A preferred semiconductor device for power switching in a DC/DC converter is the insulated gate FET (Field Effect Transistor) because of its high power gain. FETs used for power switching use are usually enhancement mode types. This means that they are normally non-conducting. When a gate voltage above a threshold is applied, the FET becomes conducting. FETs are available in two gate polarities; N channel and P channel.
In an FET, current flows along a semiconductor path called the channel. At one end of the channel, there is a source electrode, and at the other end, a drain electrode. The physical diameter of the channel is fixed, but its effective electrical diameter is changed by applying voltage to a gate electrode. The conductivity of the FET depends, at any given time, on the electrical diameter of the channel. A small change in gate voltage can cause a large variation in current from the source to the drain. In this way, the FET switches current on or off.

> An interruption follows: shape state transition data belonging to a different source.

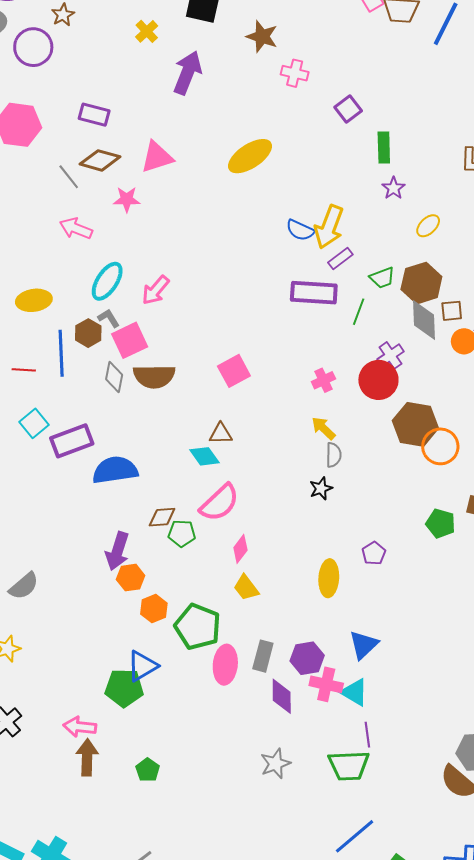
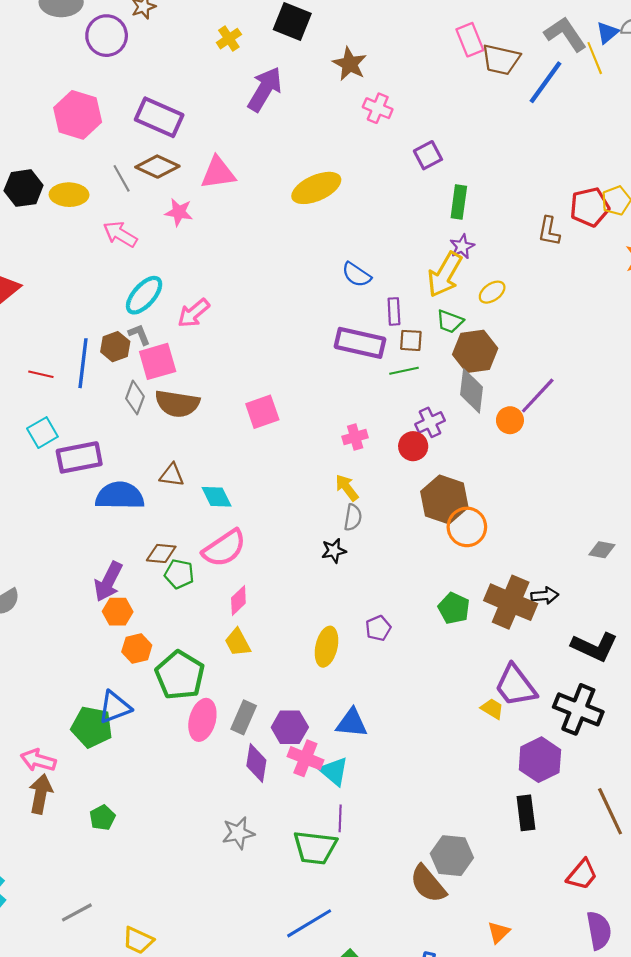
purple rectangle: (94, 115) -> (159, 117), size x1.4
yellow arrow: (329, 227) -> (445, 275), moved
purple rectangle: (340, 258) -> (394, 311), turned -65
green trapezoid: (382, 278) -> (450, 321), moved, turned 32
yellow ellipse: (34, 300) -> (69, 195), moved
brown square: (452, 311) -> (411, 340), moved
green line: (359, 312) -> (404, 371), turned 48
red circle: (378, 380) -> (413, 446), size x0.7
brown triangle: (221, 434) -> (172, 475), moved
blue triangle: (364, 645) -> (352, 723), turned 40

Typically, FETs used for power switching are enhancement mode types, that is, they are normally non-conducting. When a gate voltage above a certain threshold is applied, the FET becomes conducting. Such FETs are used to control current flow and are available in two gate polarities; N channel and P channel.
Among many applications, DC/DC converters are used in spacecraft, satellites and in high energy physics instrumentation where they are subjected to many forms of radiation damage. When electrical components are exposed to radiation, they behave differently. For example, when an N channel FET is exposed to relatively low radiation levels, the gate threshold voltage ultimately falls close to zero. In this condition, the FET conducts current with little or no applied gate voltage. In other words, the FET is uncontrollable because the current running through the channel cannot be easily shut off.
DC/DC converters and power switching circuits designed for general purpose use are typically constructed with N channel FETs because, for any given die size transistor, the N channel FET has a lower on resistance than a correspondingly sized P channel FET.
In general, a DC/DC converter or switching regulator includes a power chopping stage which converts the DC input power to a periodically pulsating DC waveform. This stage is followed by a filtering stage where the periodically pulsating DC waveform is converted back to a DC level. A transformer may be interposed between the power chopping stage and the filtering stage to provide input to output isolation.
The DC/DC converter or switching regulator also includes repetitive pulse drive circuitry which controls the operation of the power chopping stage so as to achieve the desired power output.
To use electrical components in high radiation environments, they are often designed to withstand the damage caused by radiation. Present art for radiation hardened DC/DC converters use specially designed radiation hardened N channel FETs for the power chopping stage. The radiation hardening process usually involves removing or adding some specific element or ions to the materials used for making the components. Being radiation hardened the gate threshold voltage experiences minimal change after exposure to radiation. One method for chemically radiation hardening DC/DC converters is disclosed in U.S. Pat. No. 3,836,836 to Cowett, Jr. (Cowett).
The principal benefit of radiation hardened N channel FETs is that the gate threshold voltage doesn't change significantly with radiation exposure. The DC/DC converter therefore functions despite the accumulated radiation dose. Additionally, the downside of these specially designed radiation hardened N channel FETs is that they (1) have a sole source of supply, (2) are expensive, (3) have long lead times and (4) have limited availability. In turn, this affects the market for radiation tolerant DC/DC converter circuits incorporating this type of FET with higher prices, longer delivery times and limited availability.